AAUW Escondido-San Marcos’ April Program

AAUW Meeting
10 a.m., April 19, 2014
Redwood Terrace
713 West 13th Street (crosses South Redwood St.), Escondido
Final count for the luncheon is due Monday, April 10

Francine Busby and “The Rising Tide of Women in Leadership”

FrancineBusbyFrancine@francinebusby.com * 760-907-0399

Francine is a long-time advocate for girls and women.  At an early age, she believed that women deserved equal opportunities and could excel in whatever they chose to do.  Francine ran for Congress to make a difference.  From her grassroots campaign in 2004 to her nationally profiled, special election in 2006, through her midterm race, she inspired, motivated, and energized her voters.  She continues to break down barriers for women and girls.  Her dynamic presentations motivate and empower women to join the global momentum that pushes women into new frontiers of public and private leadership.  The list of positions Francine has held and groups she has started or participated in is indeed lengthy! This should prove to be an inspiring talk.

Presidents’ Musings

At our April meeting, which we held cooperatively with our neighboring branch, Carlsbad/Oceanside/Vista, we succeeded in making it truly a “joint meeting.”  Ginny and Marion asked members of both branches to distribute themselves throughout the room, intermingled at each table.  Many mind-broadening conversations were the result.

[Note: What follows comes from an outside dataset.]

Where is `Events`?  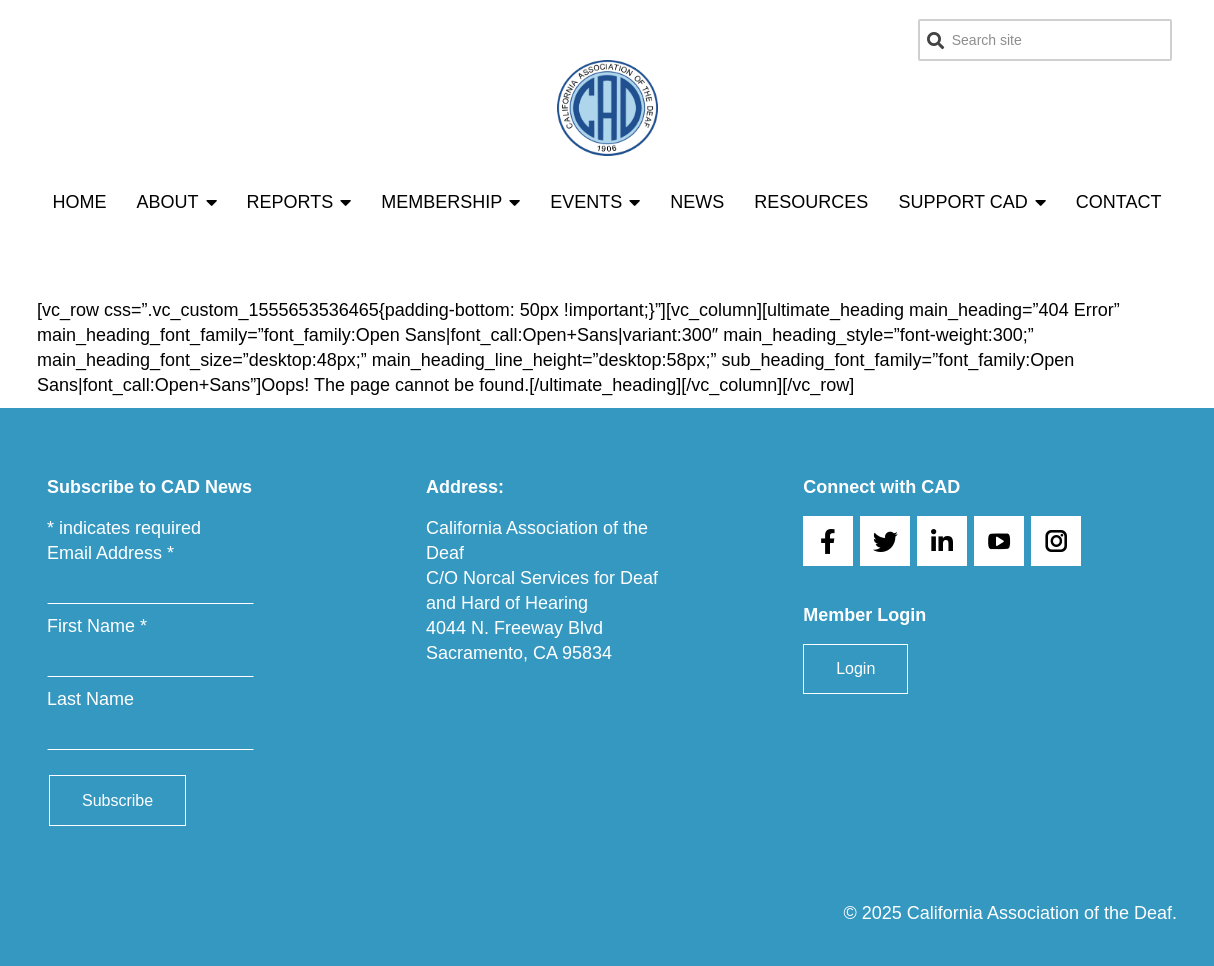 Events is located at coordinates (595, 202).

After an entertaining program by Gary Zacharias, a professor at Palomar College, on humor in American literature, we spent the next hour sharing our respective branches’ ways of doing things.  Donna Lilly, AAUW California College/University Liaison, finished the meeting with a spirited talk, highlighting next year’s AAUW convention to be held in San Diego.

COV is blessed in having 108 members, whereas we have about half that number.  They have a member who’s good at getting grants, and they get enough grant money to send 13 girls to Tech Trek each year.  We’re sending 9 this year, spending down a generous bequest we received many years ago.  Some of the other COV projects we recall are On-the-Go (a program of organized outings, such as to the new San Diego Library and Liberty Station), Drama Divas, Elect Her, bridge, “Martha Stewart-less” potluck dinners, and a Dictionary Drive, in which they give away hundreds of dictionaries to needy students.

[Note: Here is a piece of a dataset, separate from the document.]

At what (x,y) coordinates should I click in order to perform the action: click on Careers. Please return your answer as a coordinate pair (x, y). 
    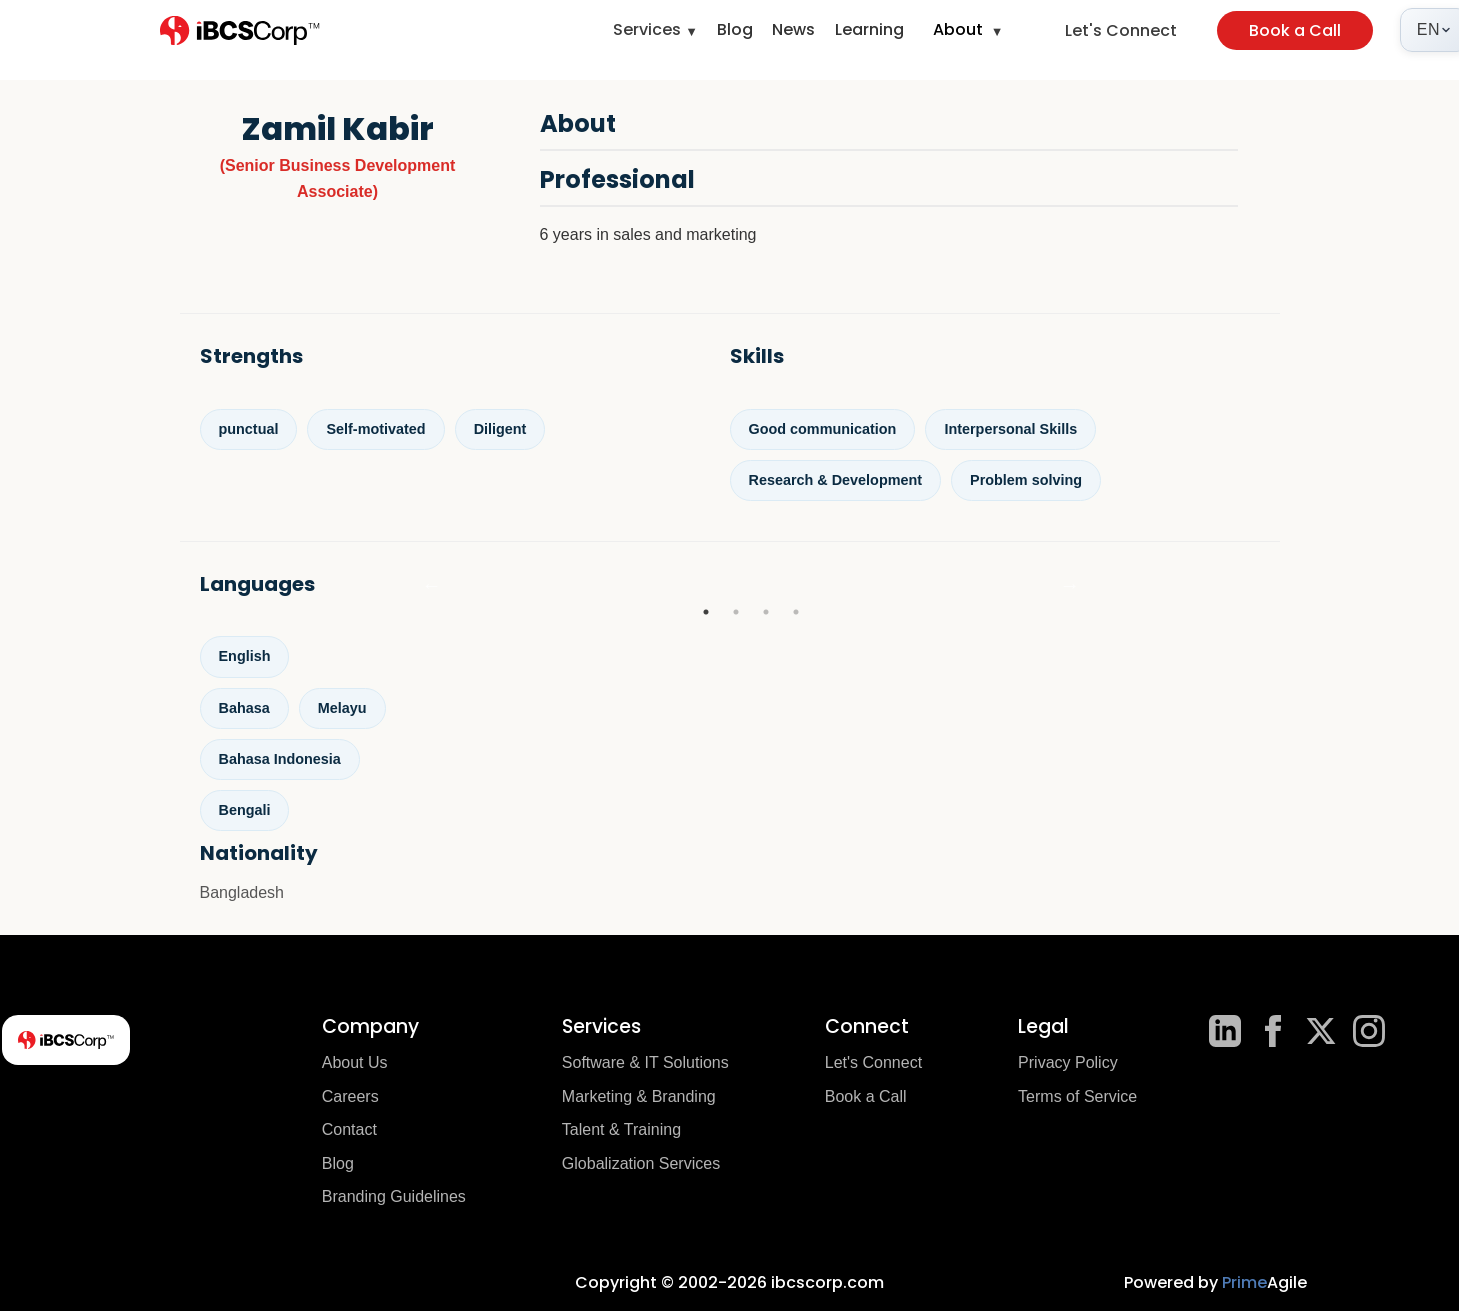     Looking at the image, I should click on (350, 1096).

While all this sharing was going on, members were filling out a half-page form in which they were asked to share “a special AAUW moment.”   Twenty-five forms were turned in.   Answers focused in three areas:

Meaningful programming: Specific programs, speakers, tours, and AAUW initiatives stand out.   Examples included learning about the moon launch (“that’s ancient history now”), a behind-the-scenes tour of LEGOLAND, wearing flapper costumes to help celebrate 100 years of women’s rights at the state convention, the pleasure of hearing the Vista High ShowCats, and delving into many aspects of our state’s history through the COV interest group, “Exploring California.”

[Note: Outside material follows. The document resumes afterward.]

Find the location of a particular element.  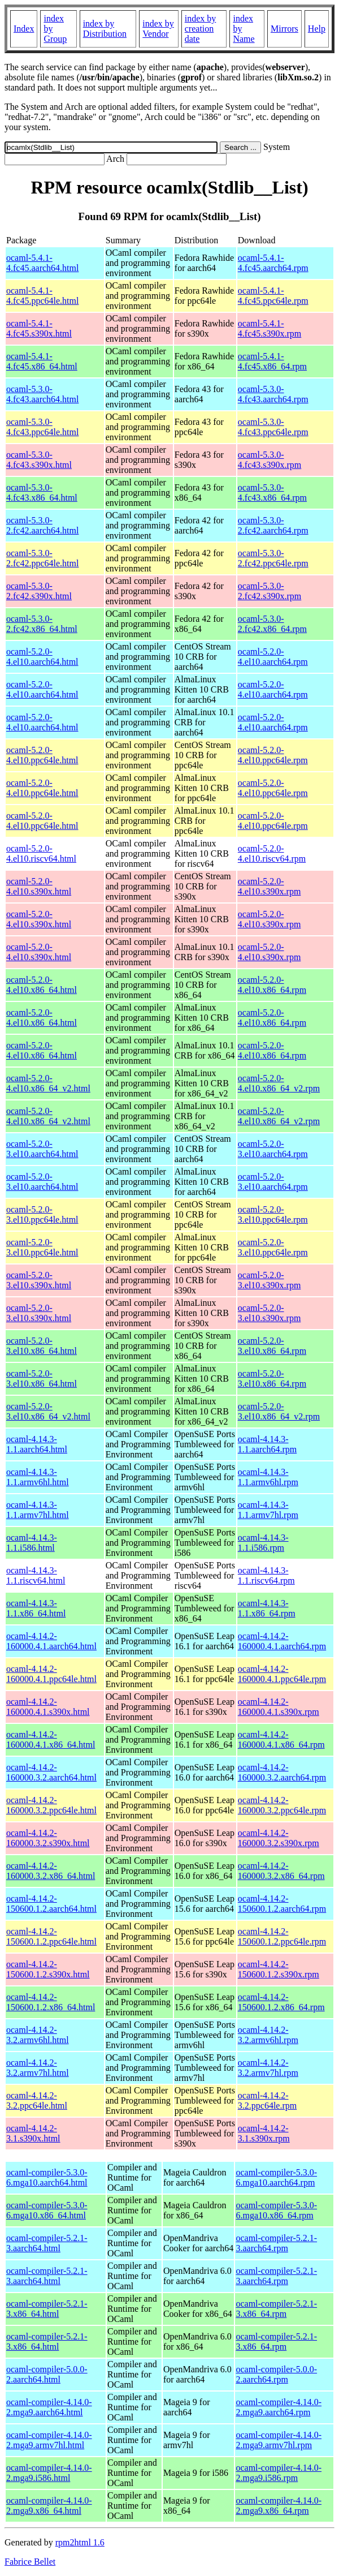 ocaml-4.14.2-160000.4.1.ppc64le.rpm is located at coordinates (282, 1674).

Expanding horizons: Participating in AAUW has broadened members’ experiences and talents.  Two individuals were pleased when asked to handle a specific AAUW responsibility.  Ann Richardson, former Texas governor, speaking at a national conference, “motivated me to be more active in my community.”  Attending another organization’s Diversity Day as an AAUW-branch representative gave another member entrée to become active in that organization as well.

Our members: More than 40% of the respondents talked about the nature of “this amazing group of women.” Several people mentioned that joining AAUW is an excellent way to meet people, get involved, and make friends.  It was pointed out how we support each other through difficult times and how we remember, miss, and celebrate those who are gone.